这就是反转所在,值得大声说出来,因为这个机制非常隐蔽:Mnemara 报告的每轮指标——“释放了 12,400 个 Token”——是真实的。窗口确实缩小了。但账单确实变贵了,因为下一轮对话必须重建原本可以由缓存免费提供的上下文。在本地:Token 是墙(限制);在云端:Token 是账单,而账单里本有一份折扣,却被你丢弃了。在这之下还有第二个错位。当你自己运行本地模型时,调用之间存在真正的持久性——进程是你的,状态是你的,“滚动上下文”映射到模型实际居住的环境中。而云端模型是无状态的。每一次 API 调用都会根据你发送的内容重建对话。“滚动窗口”的抽象对模型来说毫无感知。这只是为了你自己的方便而维持的一种虚构,而在云端,这是一种昂贵的虚构。
Local models are stateless as well, but with the right set of tools, it’s not quite the same. So Mnemara stays. But it stays where it belongs: local model infrastructure. Small windows, real persistence, no caching layer to break. It’s the right tool for that job and I’m going to keep building on it for the parts of Aethon Autopoiesis that run on local backends — Gwen for gameplay, Huginn for code, anything else I end up putting on Ollama. The role-doc-as-system-prompt pattern, pinned slots for stable lore and player state, judgment-driven eviction over mechanical FIFO — all of that earns its keep when the window is genuinely scarce.
本地模型虽然也是无状态的,但配合合适的工具,情况就完全不同了。所以 Mnemara 会保留下来,但它只会待在它该待的地方:本地模型基础设施。小窗口、真正的持久性、没有会被破坏的缓存层。它是完成这项工作的正确工具,我将继续在 Aethon Autopoiesis 的本地后端部分使用它——比如用于游戏逻辑的 Gwen、用于代码的 Huginn,以及任何我最终放在 Ollama 上的东西。“角色文档作为系统提示词”的模式、用于固定背景设定和玩家状态的槽位、基于判断而非机械 FIFO(先进先出)的驱逐机制——当窗口确实稀缺时,所有这些都物有所值。

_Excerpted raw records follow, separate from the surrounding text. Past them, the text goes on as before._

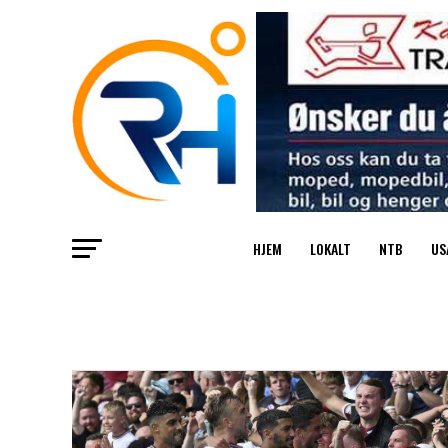
HJEM
LOKALT
NTB
US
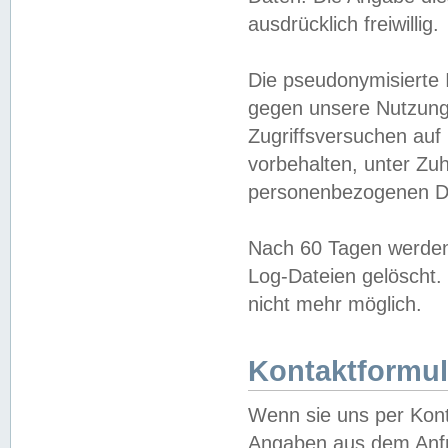
ausdrücklich freiwillig.
Die pseudonymisierte 
gegen unsere Nutzung
Zugriffsversuchen auf
vorbehalten, unter Zu
personenbezogenen Da
Nach 60 Tagen werden 
Log-Dateien gelöscht. 
nicht mehr möglich.
Kontaktformul
Wenn sie uns per Kon
Angaben aus dem Anfr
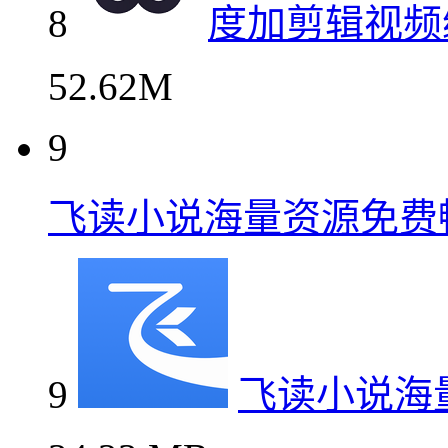
8
度加剪辑视频
52.62M
9
飞读小说海量资源免费
9
飞读小说海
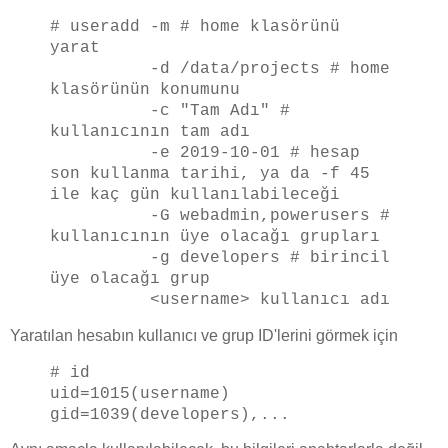
# useradd -m # home klasörünü
yarat
-d /data/projects # home
klasörünün konumunu
-c "Tam Adı" #
kullanıcının tam adı
-e 2019-10-01 # hesap
son kullanma tarihi, ya da -f 45
ile kaç gün kullanılabileceği
-G webadmin,powerusers #
kullanıcının üye olacağı grupları
-g developers # birincil
üye olacağı grup
<username> kullanıcı adı
Yaratılan hesabın kullanıcı ve grup ID'lerini görmek için
# id
uid=1015(username)
gid=1039(developers),...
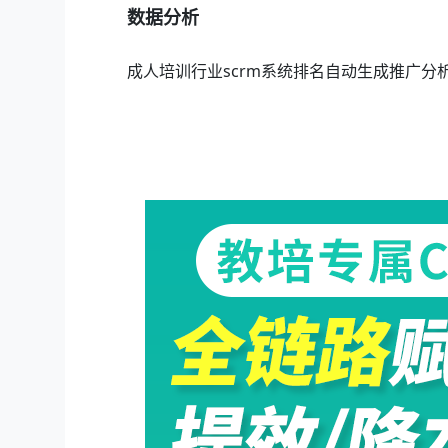
数据分析
成人培训行业scrm系统排名自动生成推广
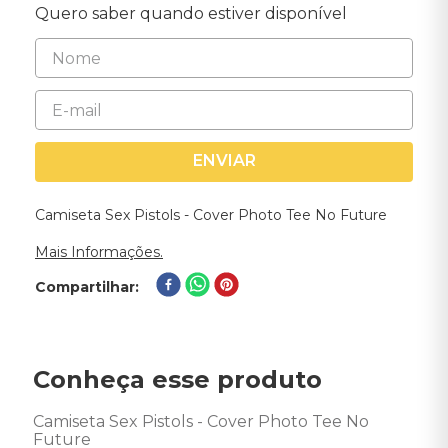
Quero saber quando estiver disponível
ENVIAR
Camiseta Sex Pistols - Cover Photo Tee No Future
Mais Informações.
Compartilhar
Conheça esse produto
Camiseta Sex Pistols - Cover Photo Tee No 
Future 
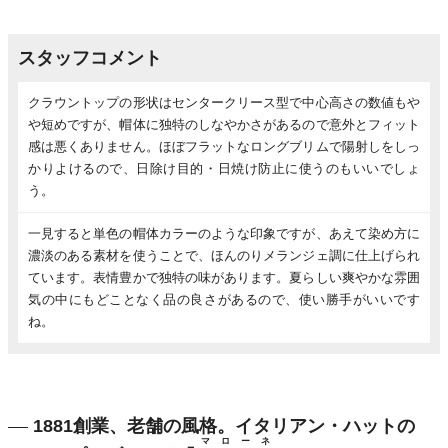
スタッフコメント
クラウントップの形状はセンタークリース型で中心高さの数値もや
や短めですが、帽体に独特のしなやかさがあるので意外とフィット
感は悪くありません。ほぼフラットなロングブリムで陽射しをしっ
かりよけるので、日除け目的・日焼け防止に使うのもいいでしょ
う。
一見すると単色の帽体カラーのような印象ですが、あえて染め方に
濃淡のある素材を使うことで、ほんのりメランジェ調に仕上げられ
ています。表情豊かで独特の味があります。夏らしい爽やかな雰囲
気の中にもどことなく品の良さがあるので、使い勝手がいいです
ね。
1881創業、老舗の風格。イタリアン・ハットの
マローネ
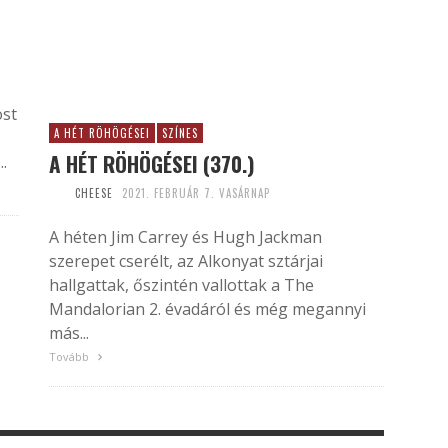
ost
A HÉT RÖHÖGÉSEI
SZÍNES
A HÉT RÖHÖGÉSEI (370.)
.
CHEESE
2021. FEBRUÁR 7. VASÁRNAP
A héten Jim Carrey és Hugh Jackman
szerepet cserélt, az Alkonyat sztárjai
hallgattak, őszintén vallottak a The
Mandalorian 2. évadáról és még megannyi
más...
Tovább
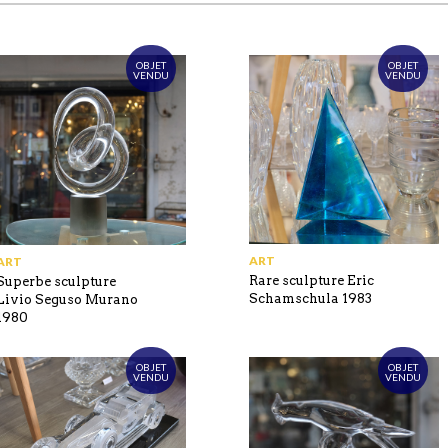
OBJET
OBJET
VENDU
VENDU
ART
ART
Rare sculpture Eric
Superbe sculpture
Schamschula 1983
Livio Seguso Murano
1980
OBJET
OBJET
VENDU
VENDU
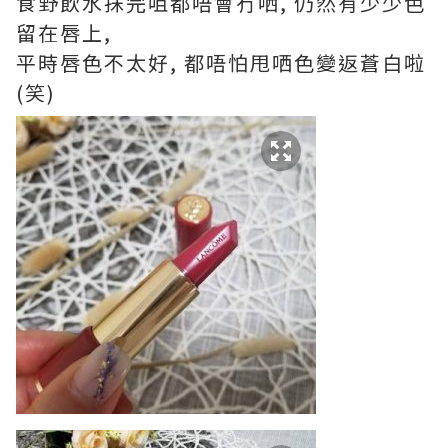
食野飲水抹完咀都唔會冇哂, 仍然有少少色
留在唇上,
平時唇色不太好, 都唔怕甩哂色變返蒼白啦
(笑)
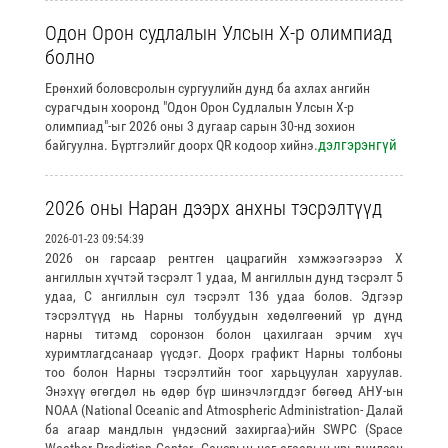
Одон Орон судлалын Улсын Х-р олимпиад
болно
Ерөнхий боловсролын сургуулийн дунд ба ахлах ангийн
сурагчдын хооронд "Одон Орон Судлалын Улсын X-р
олимпиад"-ыг 2026 оны 3 дугаар сарын 30-нд зохион
дэлгэрэнгүй
байгуулна. Бүртгэлийг доорх QR кодоор хийнэ.
2026 оны Наран дээрх анхны тэсрэлтүүд
2026-01-23 09:54:39
2026 он гарсаар рентген цацрагийн хэмжээгээрээ Х
ангиллын хүчтэй тэсрэлт 1 удаа, М ангиллын дунд тэсрэлт 5
удаа, С ангиллын сул тэсрэлт 136 удаа болов. Эдгээр
тэсрэлтүүд нь Нарны толбуудын хөдөлгөөний үр дүнд
нарны титэмд соронзон болон цахилгаан эрчим хүч
хуримтлагдсанаар үүсдэг. Доорх графикт Нарны толбоны
тоо болон Нарны тэсрэлтийн тоог харьцуулан харуулав.
Энэхүү өгөгдөл нь өдөр бүр шинэчлэгддэг бөгөөд АНУ-ын
NOAA (National Oceanic and Atmospheric Administration- Далай
ба агаар мандлын үндэсний захиргаа)-ийн SWPC (Space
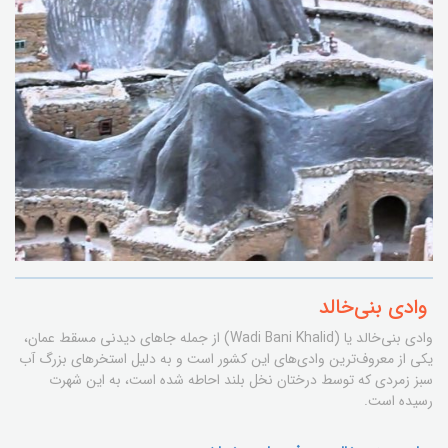
وادی بنی‌خالد
وادی بنی‌خالد یا (Wadi Bani Khalid) از جمله جاهای دیدنی مسقط عمان،
یکی از معروف‌ترین وادی‌های این کشور است و به دلیل استخرهای بزرگ آب
سبز زمردی که توسط درختان نخل بلند احاطه شده است، به این شهرت
رسیده است.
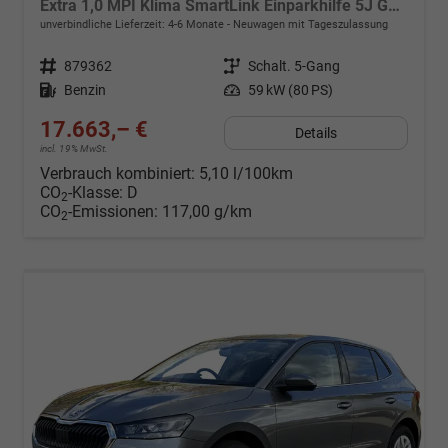
Extra 1,0 MPI Klima SmartLink Einparkhilfe 5J Garantie LED Scheinwerfer Bluetooth
unverbindliche Lieferzeit: 4-6 Monate
Neuwagen mit Tageszulassung
Fahrzeugnr.
879362
Getriebe
Schalt. 5-Gang
Kraftstoff
Benzin
Leistung
59 kW (80 PS)
17.663,– €
Details
incl. 19% MwSt.
Verbrauch kombiniert:
5,10 l/100km
CO
-Klasse:
D
2
CO
-Emissionen:
117,00 g/km
2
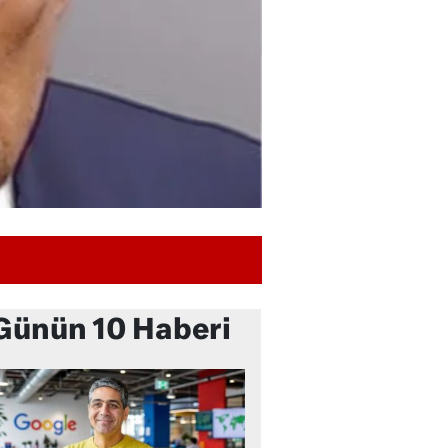
Günün 10 Haberi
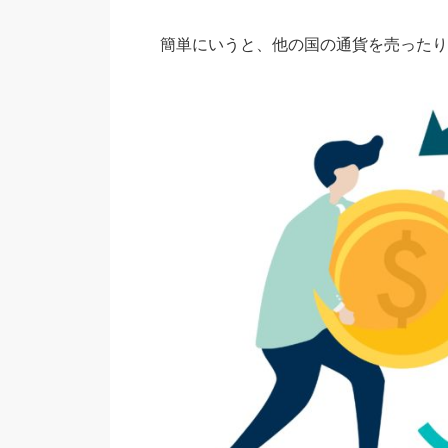
簡単にいうと、他の国の通貨を売ったり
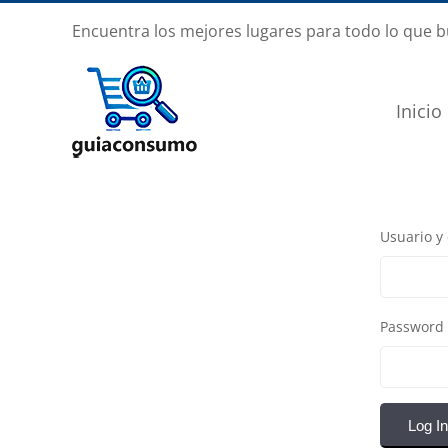
Saltar
Encuentra los mejores lugares para todo lo que 
al
contenido
Inicio
Usuario y
Password
Log In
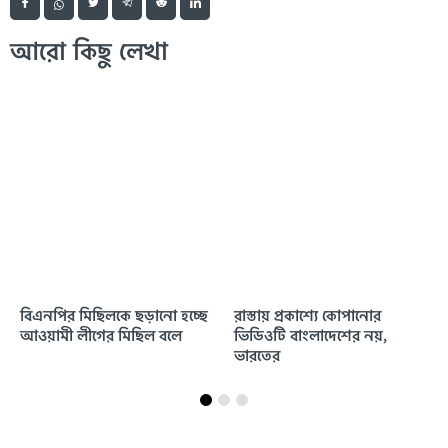
আরো কিছু লেখা
বিএনপির মিছিলকে ছড়ানো হচ্ছে
রাস্তায় প্রকাশ্যে কোপানোর
আওয়ামী লীগের মিছিল বলে
ভিডিওটি বাংলাদেশের নয়,
ভারতের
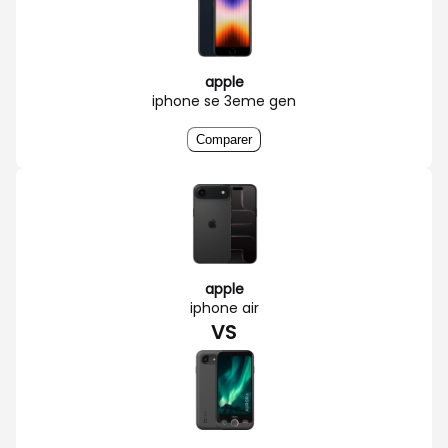
apple
iphone se 3eme gen
Comparer
apple
iphone air
VS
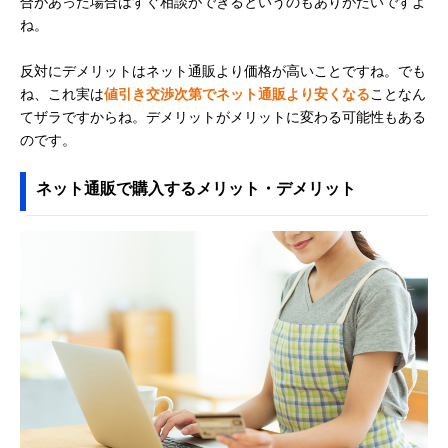
合があった場合はすぐ相談ができるというのもありがたいですよ
ね。
反対にデメリットはネット通販より価格が高いことですね。でも
ね、これ実は
値引き交渉次第でネット通販より安くなる
ことなん
てザラですからね。デメリットがメリットに変わる可能性もある
のです。
ネット通販で購入するメリット・デメリット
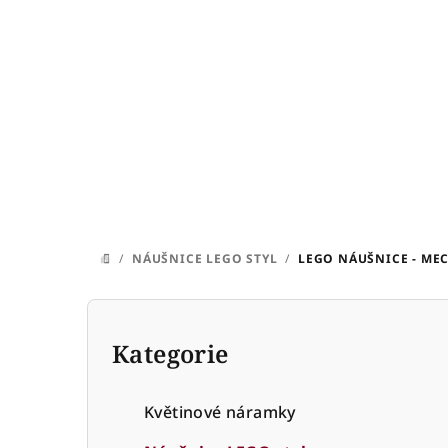
Přejít
na
obsah
/
NÁUŠNICE LEGO STYL
/
LEGO NÁUŠNICE - M
DOMŮ
P
o
Kategorie
Přeskočit
kategorie
s
Květinové náramky
t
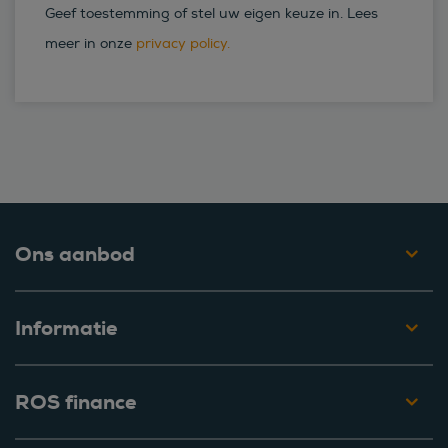
Geef toestemming of stel uw eigen keuze in. Lees
meer in onze
privacy policy.
Ons aanbod
Informatie
ROS finance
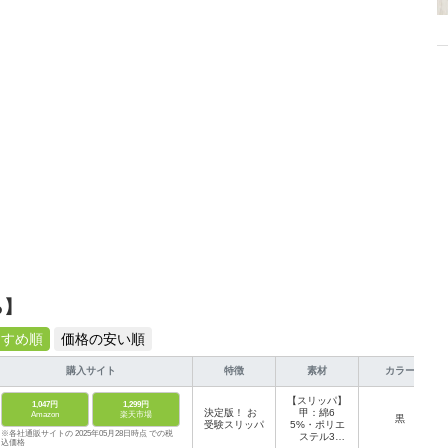
ら】
すすめ順
価格の安い順
購入サイト
特徴
素材
カラー
【スリッパ】
1,047円
1,299円
決定版！ お
甲：綿6
Amazon
楽天市場
黒
受験スリッパ
5%・ポリエ
※各社通販サイトの 2025年05月28日時点 での税
ステル3
込価格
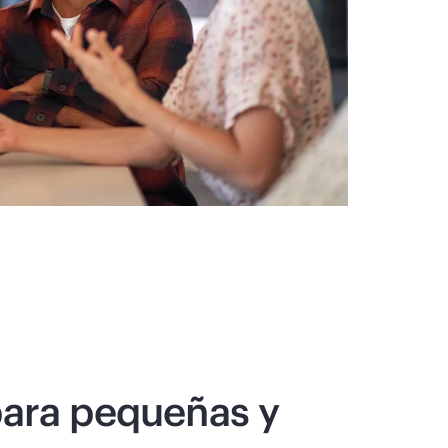
para pequeñas y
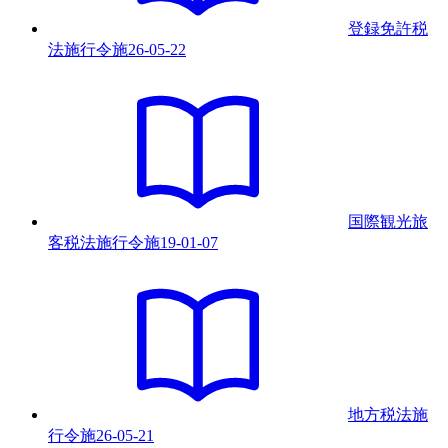
登録免許税
法施行令
施
26-05-22
国際観光旅
客税法施行令
施
19-01-07
地方税法施
行令
施
26-05-21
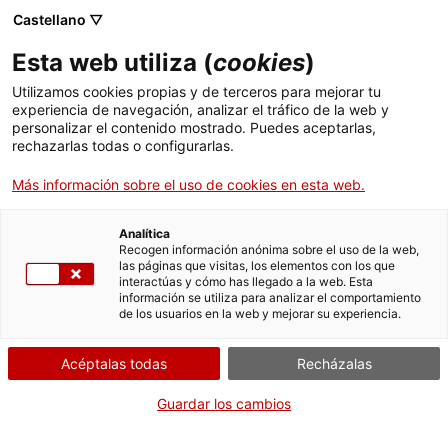
Menú
Busc
. Abrir en una nueva ventana.
Castellano ▽
Esta web utiliza (
cookies
)
ACCIÓ - Agencia para el crecimiento de las empresas
ACCIÓ - Agencia para el crecimiento de las empresas
Buscador
Utilizamos cookies propias y de terceros para mejorar tu
Inicio
experiencia de navegación, analizar el tráfico de la web y
Subvenciones del programa TU+1
personalizar el contenido mostrado. Puedes aceptarlas,
rechazarlas todas o configurarlas.
Ayudas y servicios
2025 - 2026
Más información sobre el uso de cookies en esta web.
Países
Servicios de Internacionalización
Analítica
Sectores
Recogen información anónima sobre el uso de la web,
¿Qué necesitas hacer?
las páginas que visitas, los elementos con los que
Servicios de Innovación
Servicios para Startups
interactúas y cómo has llegado a la web. Esta
Actividades
información se utiliza para analizar el comportamiento
Consulta a continuación todas las opciones
de los usuarios en la web y mejorar su experiencia.
vinculadas al trámite. Selecciona la que se
ACCIÓ
corresponda con tu caso y podrás acceder a
Acéptalas todas
Recházalas
toda la información y condiciones de
Contacto
tramitación.
Guardar los cambios
Idioma:
es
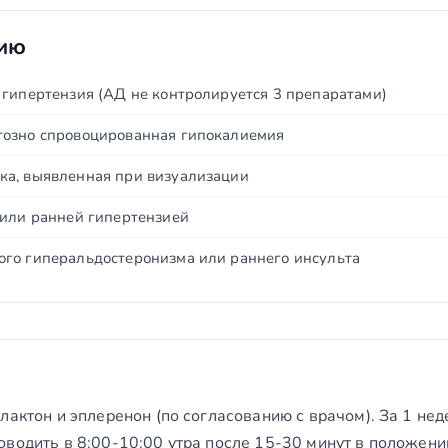
нию
 гипертензия (АД не контролируется 3 препаратами)
тозно спровоцированная гипокалиемия
ка, выявленная при визуализации
 или ранней гипертензией
го гиперальдостеронизма или раннего инсульта
лактон и эплеренон (по согласованию с врачом). За 1 не
водить в 8:00-10:00 утра после 15-30 минут в положени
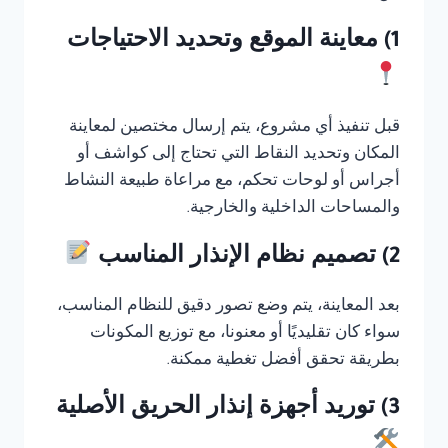
1) معاينة الموقع وتحديد الاحتياجات
قبل تنفيذ أي مشروع، يتم إرسال مختصين لمعاينة
المكان وتحديد النقاط التي تحتاج إلى كواشف أو
أجراس أو لوحات تحكم، مع مراعاة طبيعة النشاط
والمساحات الداخلية والخارجية.
2) تصميم نظام الإنذار المناسب
بعد المعاينة، يتم وضع تصور دقيق للنظام المناسب،
سواء كان تقليديًا أو معنونا، مع توزيع المكونات
بطريقة تحقق أفضل تغطية ممكنة.
3) توريد أجهزة إنذار الحريق الأصلية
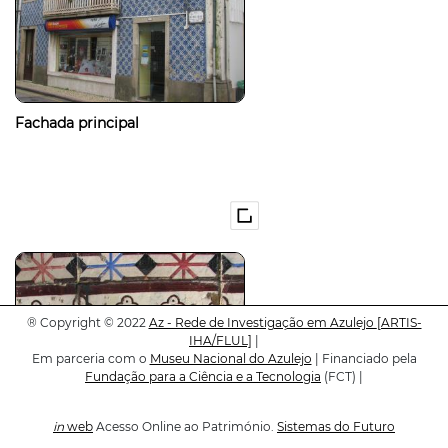
Fachada principal
®
Copyright © 2022
Az - Rede de Investigação em Azulejo
[ARTIS-
IHA/FLUL]
|
Em parceria com o
Museu Nacional do Azulejo
| Financiado pela
Fundação para a Ciência e a Tecnologia
(FCT) |
in
web
Acesso Online ao Património.
Sistemas do Futuro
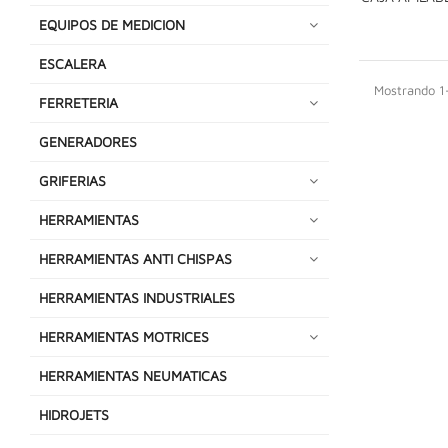
EQUIPOS DE MEDICION
ESCALERA
Mostrando 1-
FERRETERIA
GENERADORES
GRIFERIAS
HERRAMIENTAS
HERRAMIENTAS ANTI CHISPAS
HERRAMIENTAS INDUSTRIALES
HERRAMIENTAS MOTRICES
HERRAMIENTAS NEUMATICAS
HIDROJETS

For cloud, the right approach is roughly the opposite of what Mnemara does. Keep prefixes stable. Don’t rearrange. Append rather than evict. When the conversation is genuinely done, end it and start fresh — don’t try to surgically shrink a live session. Treat the context window as a single send, not a managed state. The model isn’t living inside it between turns. You are. That’s the lesson, and it cost me a few weekends to learn. Worth it. The mistake was assuming “context management” meant the same thing on both sides of the API boundary. It doesn’t. Local models reward you for managing the window. Cloud models reward you for leaving it alone.
对于云端,正确的方法与 Mnemara 所做的几乎相反。保持前缀稳定。不要重排。追加而非驱逐。当对话真正结束时,直接结束并重新开始——不要试图对正在进行的会话进行“外科手术式”的缩减。将上下文窗口视为一次性发送,而不是一种受管理的状态。模型在对话轮次之间并不“居住”在其中,是你自己在其中。这就是我花了好几个周末才学到的教训。值得。我的错误在于假设“上下文管理”在 API 边界的两侧意味着同样的事情。事实并非如此。本地模型奖励你对窗口的管理,而云端模型奖励你对窗口的放任。